Here the whole listing must be retyped exactly, with no line omitted.

Top of Exercise material

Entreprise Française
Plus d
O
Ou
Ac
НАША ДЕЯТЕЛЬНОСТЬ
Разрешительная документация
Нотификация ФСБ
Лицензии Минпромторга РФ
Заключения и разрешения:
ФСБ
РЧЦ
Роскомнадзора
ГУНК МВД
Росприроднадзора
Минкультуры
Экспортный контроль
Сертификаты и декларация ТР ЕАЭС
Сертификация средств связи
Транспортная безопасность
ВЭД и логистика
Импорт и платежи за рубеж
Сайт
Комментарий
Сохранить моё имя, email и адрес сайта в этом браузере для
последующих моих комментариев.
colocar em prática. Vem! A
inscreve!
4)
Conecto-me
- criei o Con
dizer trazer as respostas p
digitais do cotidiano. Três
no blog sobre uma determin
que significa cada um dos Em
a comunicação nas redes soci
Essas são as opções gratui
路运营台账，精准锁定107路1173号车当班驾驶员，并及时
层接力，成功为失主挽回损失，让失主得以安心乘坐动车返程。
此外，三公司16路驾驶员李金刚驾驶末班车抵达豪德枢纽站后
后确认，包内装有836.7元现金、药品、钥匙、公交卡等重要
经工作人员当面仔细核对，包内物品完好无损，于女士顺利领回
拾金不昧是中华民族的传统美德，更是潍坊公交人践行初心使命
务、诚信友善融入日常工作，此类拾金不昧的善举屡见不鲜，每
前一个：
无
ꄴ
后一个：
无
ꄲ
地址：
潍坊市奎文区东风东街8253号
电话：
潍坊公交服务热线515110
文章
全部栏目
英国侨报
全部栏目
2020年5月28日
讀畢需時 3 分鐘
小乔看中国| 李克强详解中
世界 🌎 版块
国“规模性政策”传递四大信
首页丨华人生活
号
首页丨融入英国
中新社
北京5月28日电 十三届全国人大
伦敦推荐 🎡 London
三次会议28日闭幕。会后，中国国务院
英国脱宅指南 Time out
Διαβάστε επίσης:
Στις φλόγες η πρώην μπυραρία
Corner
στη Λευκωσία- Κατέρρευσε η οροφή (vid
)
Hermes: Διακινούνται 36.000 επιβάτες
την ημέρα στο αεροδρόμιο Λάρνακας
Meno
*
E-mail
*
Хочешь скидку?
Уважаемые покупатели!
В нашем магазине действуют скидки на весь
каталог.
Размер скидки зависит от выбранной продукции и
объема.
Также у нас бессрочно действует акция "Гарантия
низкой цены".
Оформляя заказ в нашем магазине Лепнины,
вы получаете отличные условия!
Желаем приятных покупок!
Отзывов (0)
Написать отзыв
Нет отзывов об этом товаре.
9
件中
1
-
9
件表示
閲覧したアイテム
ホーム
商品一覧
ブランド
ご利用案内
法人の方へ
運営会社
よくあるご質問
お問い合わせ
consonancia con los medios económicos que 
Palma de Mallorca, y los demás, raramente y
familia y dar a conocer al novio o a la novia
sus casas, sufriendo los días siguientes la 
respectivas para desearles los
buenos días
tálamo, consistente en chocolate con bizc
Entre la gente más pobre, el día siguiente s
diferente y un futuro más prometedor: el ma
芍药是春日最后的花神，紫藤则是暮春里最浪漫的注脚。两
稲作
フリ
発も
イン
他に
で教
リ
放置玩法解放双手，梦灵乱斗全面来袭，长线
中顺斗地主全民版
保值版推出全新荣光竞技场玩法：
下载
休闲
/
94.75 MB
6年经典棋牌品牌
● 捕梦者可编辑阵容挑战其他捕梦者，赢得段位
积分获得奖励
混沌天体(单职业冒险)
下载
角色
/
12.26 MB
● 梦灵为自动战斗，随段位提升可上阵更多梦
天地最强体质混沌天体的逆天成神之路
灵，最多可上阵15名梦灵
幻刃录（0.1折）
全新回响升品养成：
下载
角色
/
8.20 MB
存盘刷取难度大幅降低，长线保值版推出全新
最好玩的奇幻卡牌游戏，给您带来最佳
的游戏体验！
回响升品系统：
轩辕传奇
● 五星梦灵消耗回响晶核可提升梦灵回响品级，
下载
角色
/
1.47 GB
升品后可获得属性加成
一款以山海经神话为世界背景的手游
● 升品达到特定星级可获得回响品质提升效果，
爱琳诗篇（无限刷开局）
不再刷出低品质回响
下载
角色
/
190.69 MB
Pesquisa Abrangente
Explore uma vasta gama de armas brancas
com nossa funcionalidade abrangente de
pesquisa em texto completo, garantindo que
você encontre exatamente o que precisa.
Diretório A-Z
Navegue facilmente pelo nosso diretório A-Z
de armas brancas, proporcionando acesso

Bottom of Exercise material

Solution below:
Entreprise Française
Plus d
O
Ou
Ac
НАША ДЕЯТЕЛЬНОСТЬ
Разрешительная документация
Нотификация ФСБ
Лицензии Минпромторга РФ
Заключения и разрешения:
ФСБ
РЧЦ
Роскомнадзора
ГУНК МВД
Росприроднадзора
Минкультуры
Экспортный контроль
Сертификаты и декларация ТР ЕАЭС
Сертификация средств связи
Транспортная безопасность
ВЭД и логистика
Импорт и платежи за рубеж
Сайт
Комментарий
Сохранить моё имя, email и адрес сайта в этом браузере для
последующих моих комментариев.
colocar em prática. Vem! A
inscreve!
4)
Conecto-me
- criei o Con
dizer trazer as respostas p
digitais do cotidiano. Três
no blog sobre uma determin
que significa cada um dos Em
a comunicação nas redes soci
Essas são as opções gratui
路运营台账，精准锁定107路1173号车当班驾驶员，并及时
层接力，成功为失主挽回损失，让失主得以安心乘坐动车返程。
此外，三公司16路驾驶员李金刚驾驶末班车抵达豪德枢纽站后
后确认，包内装有836.7元现金、药品、钥匙、公交卡等重要
经工作人员当面仔细核对，包内物品完好无损，于女士顺利领回
拾金不昧是中华民族的传统美德，更是潍坊公交人践行初心使命
务、诚信友善融入日常工作，此类拾金不昧的善举屡见不鲜，每
前一个：
无
ꄴ
后一个：
无
ꄲ
地址：
潍坊市奎文区东风东街8253号
电话：
潍坊公交服务热线515110
文章
全部栏目
英国侨报
全部栏目
2020年5月28日
讀畢需時 3 分鐘
小乔看中国| 李克强详解中
世界 🌎 版块
国“规模性政策”传递四大信
首页丨华人生活
号
首页丨融入英国
中新社
北京5月28日电 十三届全国人大
伦敦推荐 🎡 London
三次会议28日闭幕。会后，中国国务院
英国脱宅指南 Time out
Διαβάστε επίσης:
Στις φλόγες η πρώην μπυραρία
Corner
στη Λευκωσία- Κατέρρευσε η οροφή (vid
)
Hermes: Διακινούνται 36.000 επιβάτες
την ημέρα στο αεροδρόμιο Λάρνακας
Meno
*
E-mail
*
Хочешь скидку?
Уважаемые покупатели!
В нашем магазине действуют скидки на весь
каталог.
Размер скидки зависит от выбранной продукции и
объема.
Также у нас бессрочно действует акция "Гарантия
низкой цены".
Оформляя заказ в нашем магазине Лепнины,
вы получаете отличные условия!
Желаем приятных покупок!
Отзывов (0)
Написать отзыв
Нет отзывов об этом товаре.
9
件中
1
-
9
件表示
閲覧したアイテム
ホーム
商品一覧
ブランド
ご利用案内
法人の方へ
運営会社
よくあるご質問
お問い合わせ
consonancia con los medios económicos que 
Palma de Mallorca, y los demás, raramente y
familia y dar a conocer al novio o a la novia
sus casas, sufriendo los días siguientes la 
respectivas para desearles los
buenos días
tálamo, consistente en chocolate con bizc
Entre la gente más pobre, el día siguiente s
diferente y un futuro más prometedor: el ma
芍药是春日最后的花神，紫藤则是暮春里最浪漫的注脚。两
稲作
フリ
発も
イン
他に
で教
リ
放置玩法解放双手，梦灵乱斗全面来袭，长线
中顺斗地主全民版
保值版推出全新荣光竞技场玩法：
下载
休闲
/
94.75 MB
6年经典棋牌品牌
● 捕梦者可编辑阵容挑战其他捕梦者，赢得段位
积分获得奖励
混沌天体(单职业冒险)
下载
角色
/
12.26 MB
● 梦灵为自动战斗，随段位提升可上阵更多梦
天地最强体质混沌天体的逆天成神之路
灵，最多可上阵15名梦灵
幻刃录（0.1折）
全新回响升品养成：
下载
角色
/
8.20 MB
存盘刷取难度大幅降低，长线保值版推出全新
最好玩的奇幻卡牌游戏，给您带来最佳
的游戏体验！
回响升品系统：
轩辕传奇
● 五星梦灵消耗回响晶核可提升梦灵回响品级，
下载
角色
/
1.47 GB
升品后可获得属性加成
一款以山海经神话为世界背景的手游
● 升品达到特定星级可获得回响品质提升效果，
爱琳诗篇（无限刷开局）
不再刷出低品质回响
下载
角色
/
190.69 MB
Pesquisa Abrangente
Explore uma vasta gama de armas brancas
com nossa funcionalidade abrangente de
pesquisa em texto completo, garantindo que
você encontre exatamente o que precisa.
Diretório A-Z
Navegue facilmente pelo nosso diretório A-Z
de armas brancas, proporcionando acesso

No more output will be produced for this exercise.